Vater stach auf Sohn ein: Vier Jahre Haft

01. Juli 2022 · Lesedauer 2 min

Ein 66-jähriger Vater soll Anfang Jänner versucht haben, seien Sohn mit drei Messerstichen in den Bauch zu töten. Am Freitag bekam er in Wels vier Jahre Haft wegen schwerer Körperverletzung.

Die Staatsanwaltschaft hatte Anklage wegen Mordversuchs erhoben, das Urteil erging dann jedoch wegen absichtlich schwerer Körperverletzung. Zur Tat kam es am 5. Jänner, nachdem Vater und Sohn stark betrunken wegen zu lauter Musik zu streiten begonnen hatten.

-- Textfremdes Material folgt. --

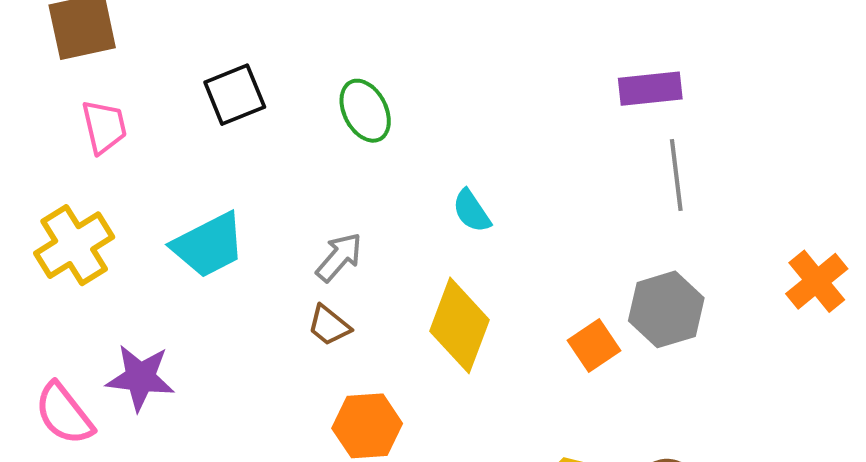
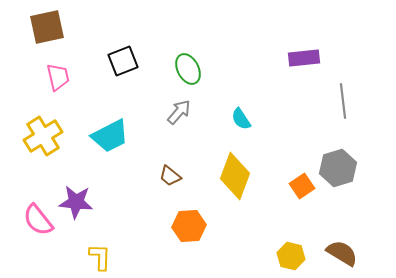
purple rectangle: (650, 89) -> (304, 58), moved
gray arrow: (339, 257) -> (179, 112), moved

Opfer verlor 1,5 Liter Blut

Der Staatsanwalt sprach von einem generell "schwierigen Vater-Sohn-Verhältnis" und meinte auch, das Opfer sei "kein Sympathieträger" und habe laut Vater schon "mehrfach Grenzen überschritten". Nach starkem Alkoholkonsum sei die Situation eskaliert, plötzlich habe der Angeklagte mit einem "Kampfmesser mit voller Wucht dreimal dem Sohn in den Bauch gestochen". Dieser verlor 1,5 Liter Blut.

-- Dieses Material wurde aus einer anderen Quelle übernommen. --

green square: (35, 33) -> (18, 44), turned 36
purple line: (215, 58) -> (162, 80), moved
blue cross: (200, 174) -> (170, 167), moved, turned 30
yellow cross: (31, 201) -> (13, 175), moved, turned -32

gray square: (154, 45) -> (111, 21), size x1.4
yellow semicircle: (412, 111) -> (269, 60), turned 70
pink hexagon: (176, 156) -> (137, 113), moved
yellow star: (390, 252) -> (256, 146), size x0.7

Nach Anruf vom Vater verständigte Mutter Rettung und Polizei

Für den Staatsanwalt lag eine klare Tötungsabsicht vor. Auch Aussagen vor Gericht wie "ich rastete aus und stach zu" würden dies belegen. Laut dem Opfer soll er noch "stirb Hurensohn, du wirst sterben" gerufen haben. Dass sich der 66-Jährige nur verteidigen wollte, weil er von dem 34-Jährigen tätlich angegriffen worden sei, dafür fehle jeder Beweis. Und dass der Angeklagte, nachdem er den Sohn blutend am Boden sah, seine von ihm getrennt lebende Frau anrief, könne unterschiedlich interpretiert werden, so der Staatsanwalt. Denn auch wenn dieser in dem Telefonat meinte, die Frau solle Rettung und Polizei rufen, erklärte er auch, den Sohn getötet zu haben.

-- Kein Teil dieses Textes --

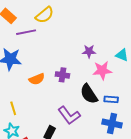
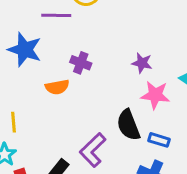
purple cross: (62, 75) -> (81, 63), moved
purple L-shape: (69, 115) -> (93, 150), turned 70

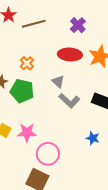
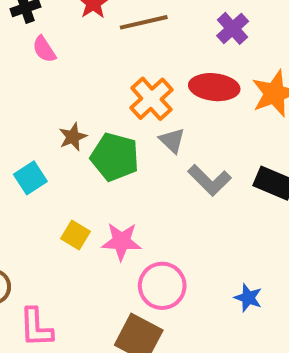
orange cross: (27, 63) -> (151, 99), moved, size x1.5
gray triangle: (58, 81) -> (172, 140), moved
blue star: (93, 138) -> (248, 298), moved

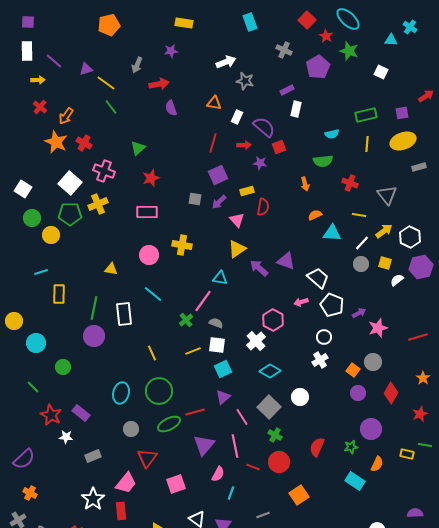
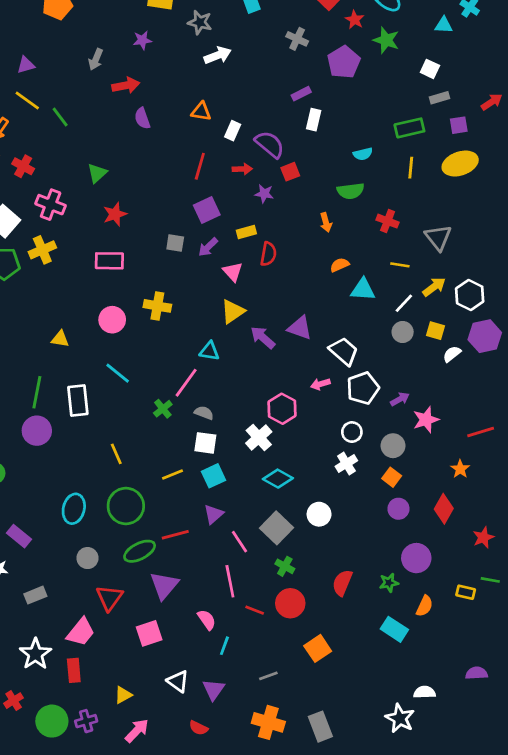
gray star: (245, 81) -> (200, 22), moved
yellow line: (106, 83) -> (27, 100), moved
gray rectangle: (419, 167) -> (440, 98), moved
white pentagon: (332, 305) -> (363, 388), turned 30
yellow line: (193, 351) -> (172, 474), moved
gray circle: (373, 362) -> (393, 446), moved
orange star: (423, 378) -> (460, 469), moved
purple triangle: (204, 445) -> (164, 585), moved
pink semicircle: (218, 474) -> (207, 620), turned -63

Für den Verteidiger war jedoch besagter Anruf ein Indiz für einen Rücktritt vom Mordversuch. Schließlich habe sein Mandant die Rettungskette in Gang gesetzt. Als das Rettung erschien, hatte dieser den Schwerverletzten bereits in die stabile Seitenlage gebracht und ein Glas Wasser geholt. Ohne Hilfe wäre der 34-Jährige verstorben, hatte auch der Sachverständige erklärt.

Die Geschworenen vertraten auch die Ansicht, dass der Vater den Sohn "nur" absichtlich schwer verletzt habe. Sowohl Staatsanwalt als auch Verteidiger nahmen das Urteil an.